| WHAT YOU WILL DO |
From the entries below, return exactly the lines beginning at the one that contains "AC 4,200.00" and ending at the one that contains "GVM Global Vehicle Motor", both of them included, and only those lines.

| MATERIALS PROVIDED |

····················

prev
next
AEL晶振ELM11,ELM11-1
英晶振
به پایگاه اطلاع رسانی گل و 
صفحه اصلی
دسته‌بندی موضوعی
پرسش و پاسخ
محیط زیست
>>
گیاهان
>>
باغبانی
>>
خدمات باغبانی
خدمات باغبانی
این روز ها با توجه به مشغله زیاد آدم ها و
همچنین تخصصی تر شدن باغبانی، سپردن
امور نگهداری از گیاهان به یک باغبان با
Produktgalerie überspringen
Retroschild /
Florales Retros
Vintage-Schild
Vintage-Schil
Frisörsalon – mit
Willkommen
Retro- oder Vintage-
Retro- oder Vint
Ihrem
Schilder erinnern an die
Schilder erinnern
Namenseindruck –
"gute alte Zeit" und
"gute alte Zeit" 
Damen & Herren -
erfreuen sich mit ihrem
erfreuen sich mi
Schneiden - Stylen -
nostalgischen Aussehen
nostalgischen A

····················

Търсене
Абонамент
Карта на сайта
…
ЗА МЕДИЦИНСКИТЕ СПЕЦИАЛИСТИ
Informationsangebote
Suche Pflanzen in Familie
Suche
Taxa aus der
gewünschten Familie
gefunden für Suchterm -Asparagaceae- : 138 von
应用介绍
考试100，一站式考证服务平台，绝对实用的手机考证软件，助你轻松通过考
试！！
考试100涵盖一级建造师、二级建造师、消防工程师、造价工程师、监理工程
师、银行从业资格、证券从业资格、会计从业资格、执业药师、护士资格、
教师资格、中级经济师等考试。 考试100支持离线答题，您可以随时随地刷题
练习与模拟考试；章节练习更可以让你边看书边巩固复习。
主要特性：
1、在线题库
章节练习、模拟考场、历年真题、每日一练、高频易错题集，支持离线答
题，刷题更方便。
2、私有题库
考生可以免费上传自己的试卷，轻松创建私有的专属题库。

····················

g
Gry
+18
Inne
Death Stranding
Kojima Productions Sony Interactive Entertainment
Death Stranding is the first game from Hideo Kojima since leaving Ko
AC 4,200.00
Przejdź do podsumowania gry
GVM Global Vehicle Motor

····················

| RESPONSE BELOW |
AC 4,200.00
Przejdź do podsumowania gry
GVM Global Vehicle Motor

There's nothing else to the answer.